Indictment: Crundwell defrauded $53 million since 1990

DIXON – The day Dixon’s top financial official was arrested – for what prosecutors now say is the misappropriation of $53 million over two decades – she confessed to FBI agents that she used city funds to buy and care for her quarter horses.

Court documents released Tuesday didn’t divulge details of the apparent confession made by former Comptroller Rita A. Crundwell, 59, but they did outline how prosecutors think she moved the money around and covered her tracks.

View the 9-page federal indictment

A federal grand jury Tuesday indicted Crundwell on one count of federal wire fraud, the same charge prosecutors initially levied the day of her April 17 arrest.

Crundwell will be arraigned Monday in U.S. District Court in Rockford. Her case has been assigned to U.S. District Judge Philip Reinhard.

Lee County State’s Attorney Henry Dixon said Tuesday that he plans to meet with federal prosecutors and the lead FBI investigator next week to determine whether his office also will  charge Crundwell.

Dixon declined to say what, if any, state charges she could face. He said he had yet to read the federal indictment, which he previously has said could affect his decision.

In the indictment, prosecutors say Crundwell opened a secret bank account in the city’s name on Dec. 18, 1990, at First Bank South, which subsequently became Fifth Third Bank. The account holder was an unknown entity called “R.S.C.D.A.” Checks written on the account list the account holder as “R.S.C.D.A. c/o Rita Crundwell.”

By that time, Crundwell was 7 years into her three-decade tenure as comptroller, and James Dixon was wrapping up his second and final term as mayor.

“I didn’t notice anything unusual, and she had my confidence,” Dixon said Tuesday. He declined to comment further.

Since then, the indictment says, she has deposited more than $53 million in taxpayer money into the secret account, skimming primarily from the city’s money market and capital development accounts.
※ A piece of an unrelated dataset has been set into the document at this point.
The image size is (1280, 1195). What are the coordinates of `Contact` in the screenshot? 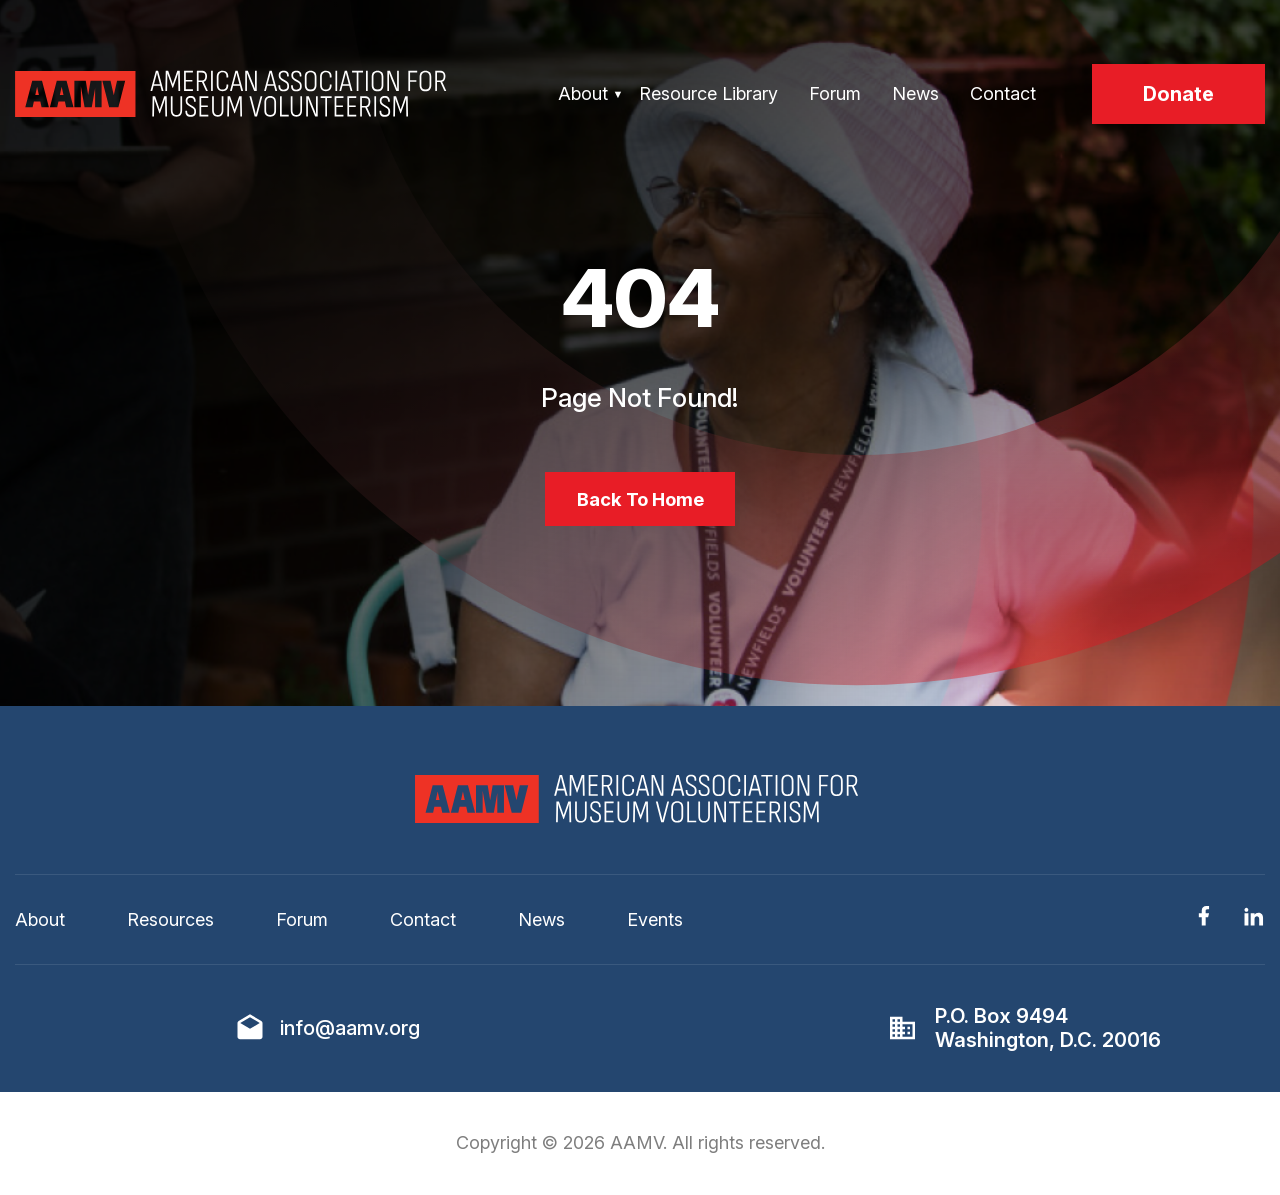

That’s $23 million more than the $30 million figure prosecutors originally released, which they said she took in just the last 6 years.
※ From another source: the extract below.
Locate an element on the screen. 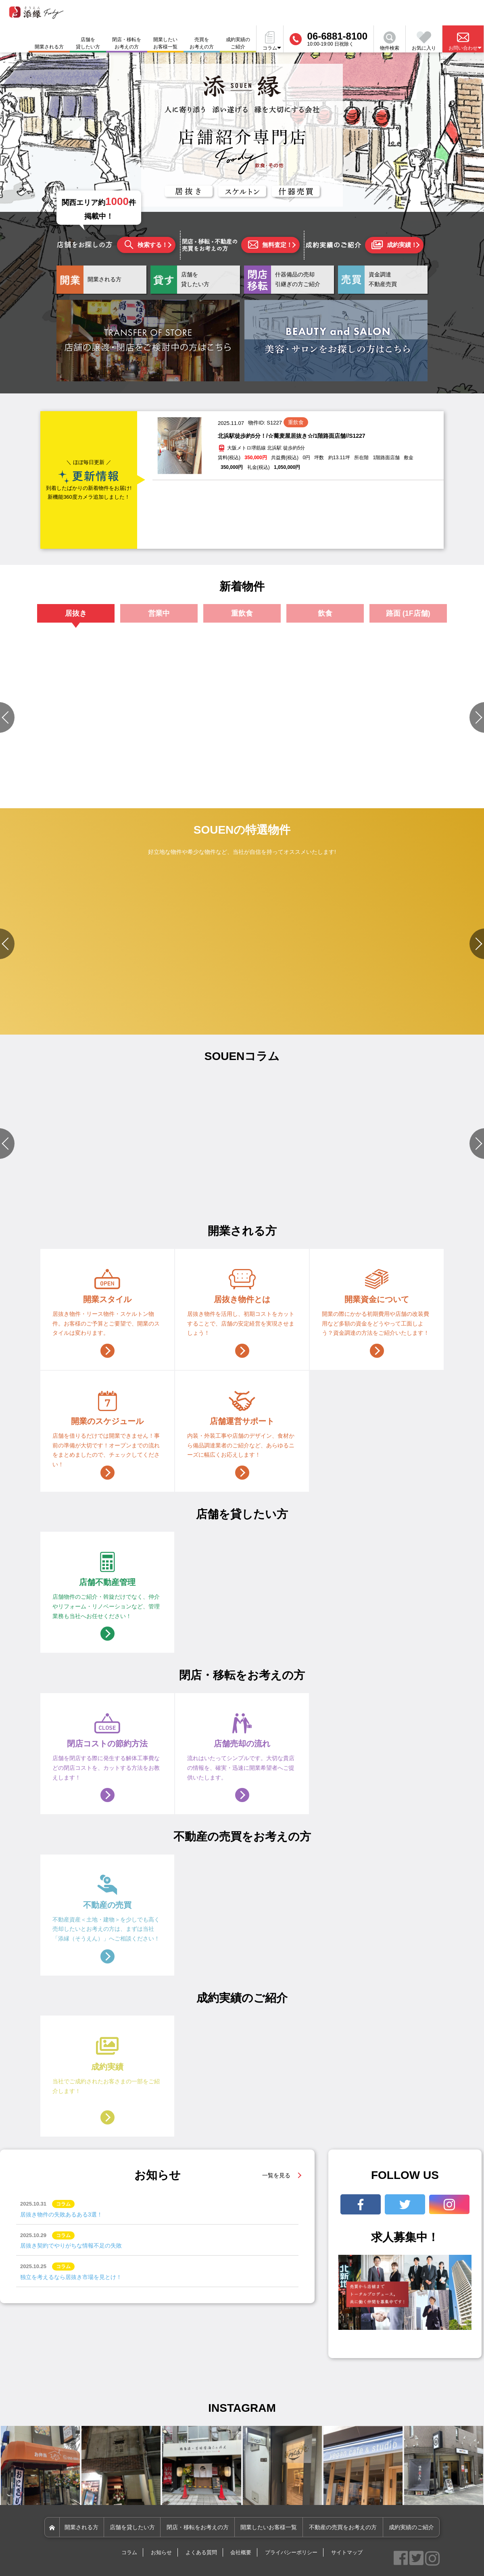 The width and height of the screenshot is (484, 2576). #店舗設備 is located at coordinates (28, 1184).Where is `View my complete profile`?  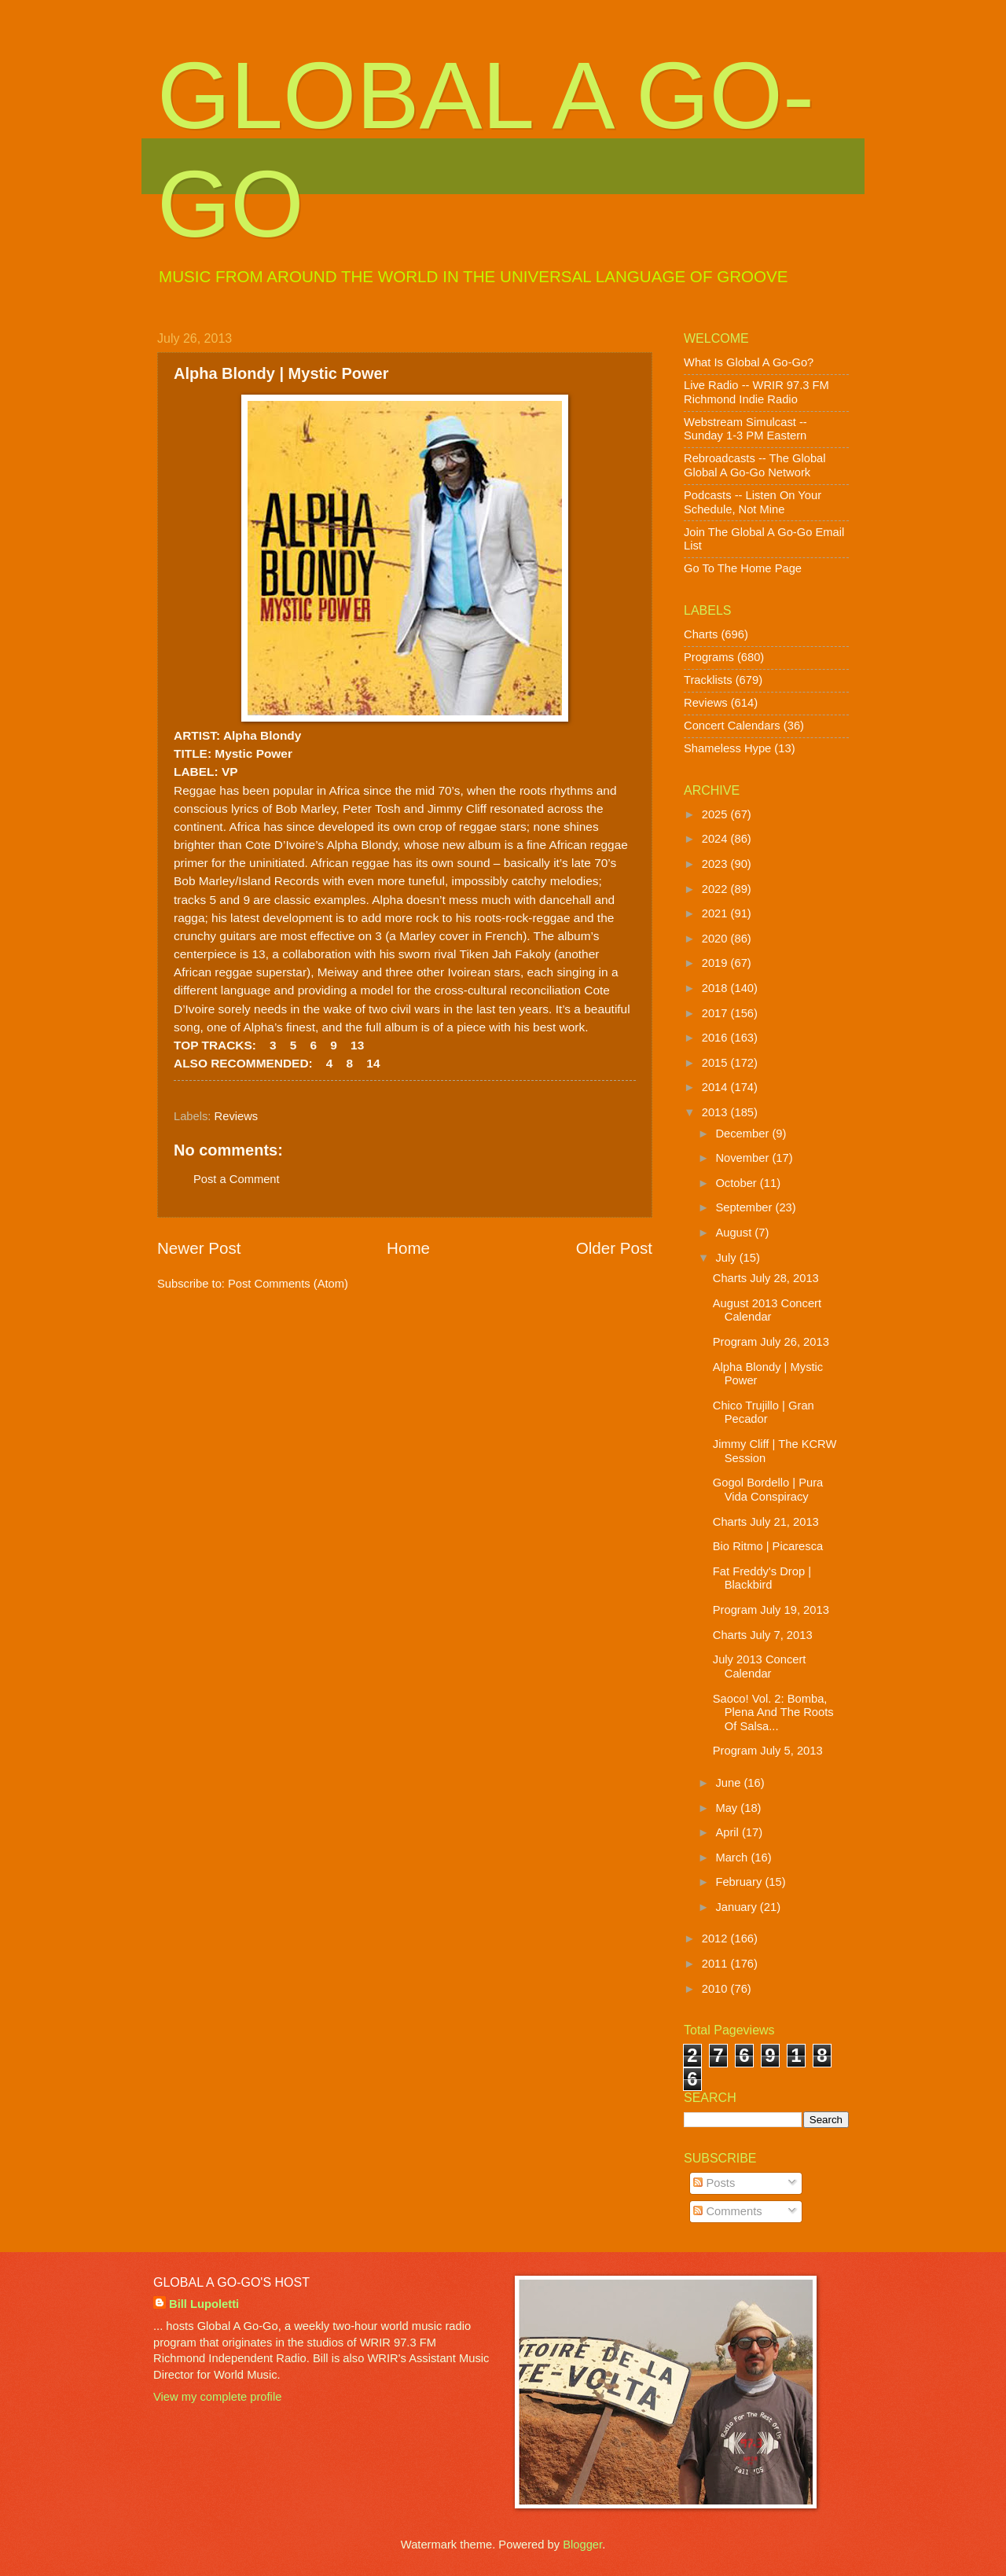
View my complete profile is located at coordinates (217, 2396).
“Wow,” Mayor Jim Burke said when told the new number.

“It’s rather numbing, to tell you the truth, but I don’t know ... If she got off with $30 [million], I guess it isn’t too surprising.”
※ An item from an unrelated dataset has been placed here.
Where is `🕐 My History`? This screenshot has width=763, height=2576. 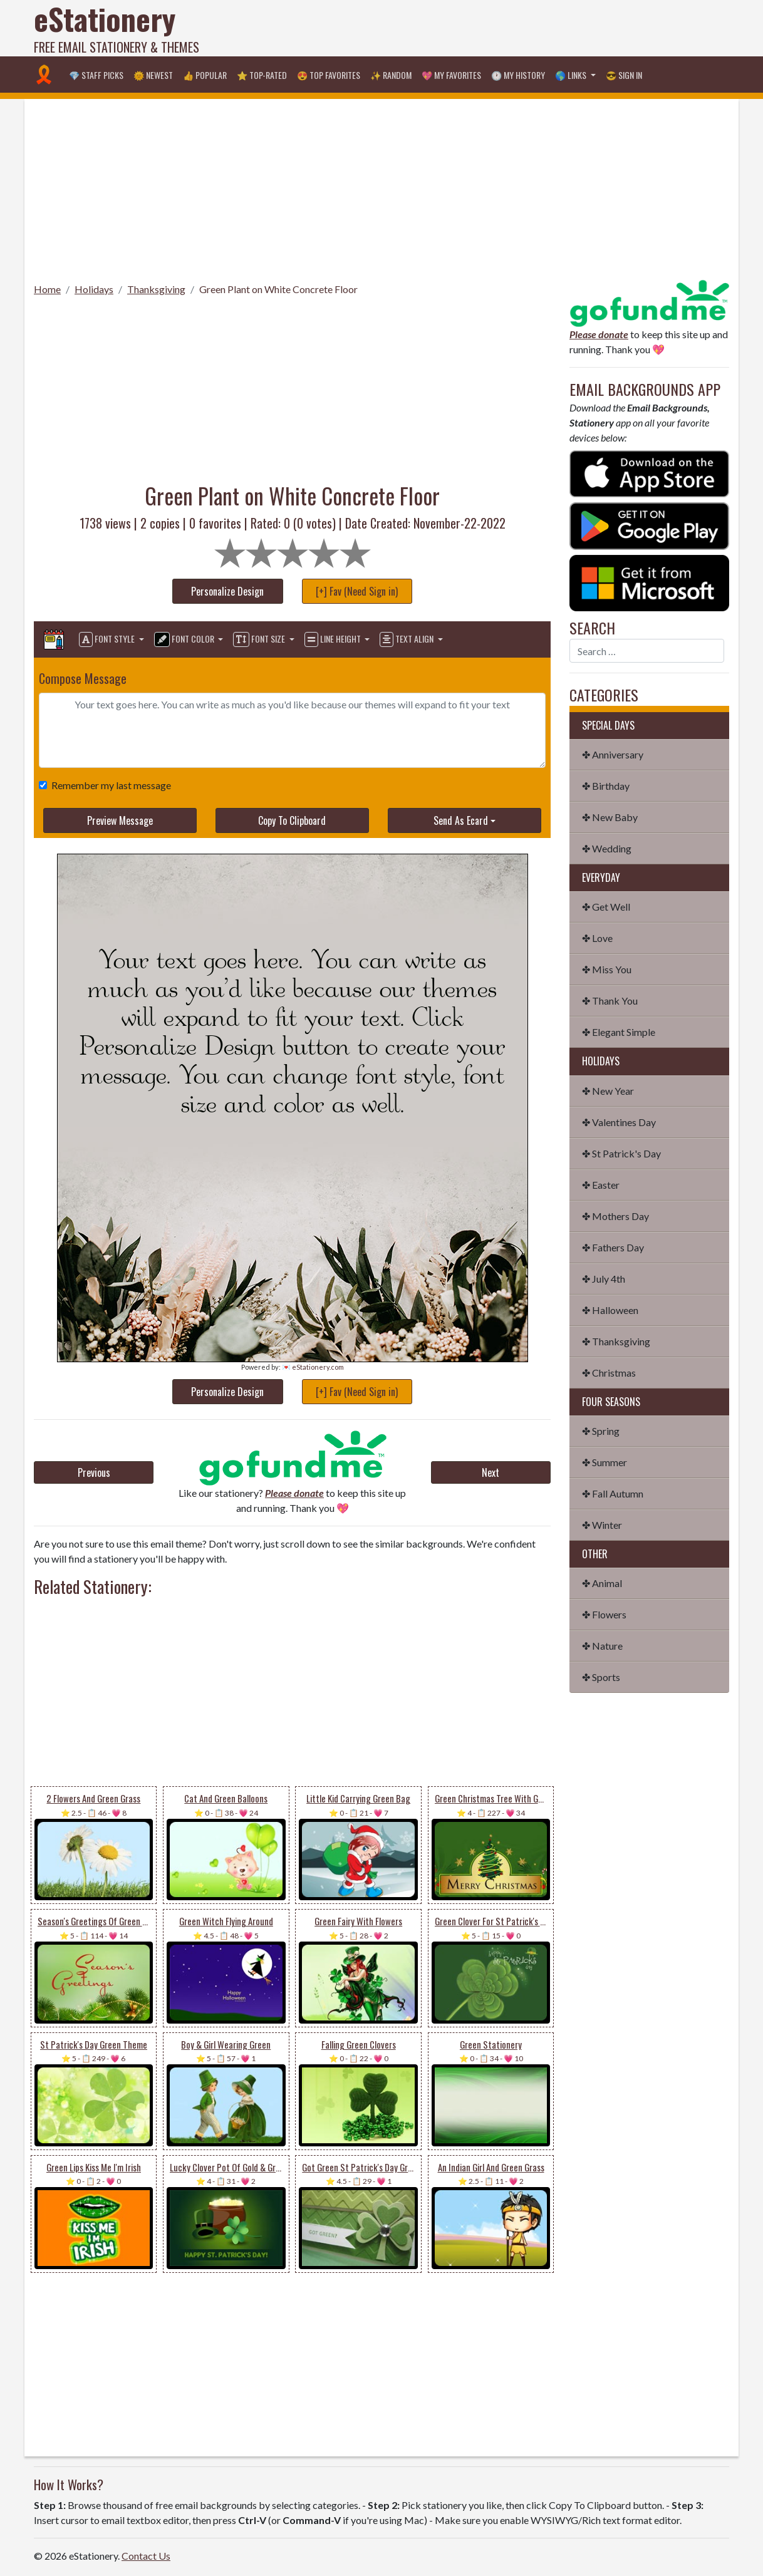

Investigators say Crundwell used those millions to pay for her “lavish lifestyle.” The criminal complaint, which is information the prosecution files to support its charge, says that in the last 5 years, Crundwell used $2.5 million to pay off her personal American Express card and spent more than $339,000 on jewelry.

She fooled auditors by showing them fictitious invoices, supposedly from the state of Illinois, while telling the Dixon City Council that the state was late in its payments – even though the  money had arrived and had been transferred into the secret account, prosecutors said.

“She was apparently hyping up how much,” Burke said. “She was telling us that there was a million dollars owed. We’re pretty sure now that she was embellishing this.”

The secret account statements were delivered to the city’s post office box, just like its other bank statements, but Crundwell picked up the city’s mail, and while on vacation, had a relative pick up the mail, the indictment says.

The account was discovered when the statement showed up at City Hall, while Crundwell was  on vacation.

City Clerk Kathe Swanson had made a routine request for all bank statements so she could prepare the monthly treasurer’s report in Crundwell’s absence. She took it to Burke, who notified the FBI.

Five months later, on the morning of April 17, Burke met with three FBI agents in his office.

“I got on the intercom and I called Rita,” Burke said in an interview with Sauk Valley Media last week. “She said, ‘Yes, sir,’ just like she always does when I call her on the intercom.”

The agents questioned Crundwell in his office for 2 hours before leading her out in handcuffs, Burke said. He was not present for the interview.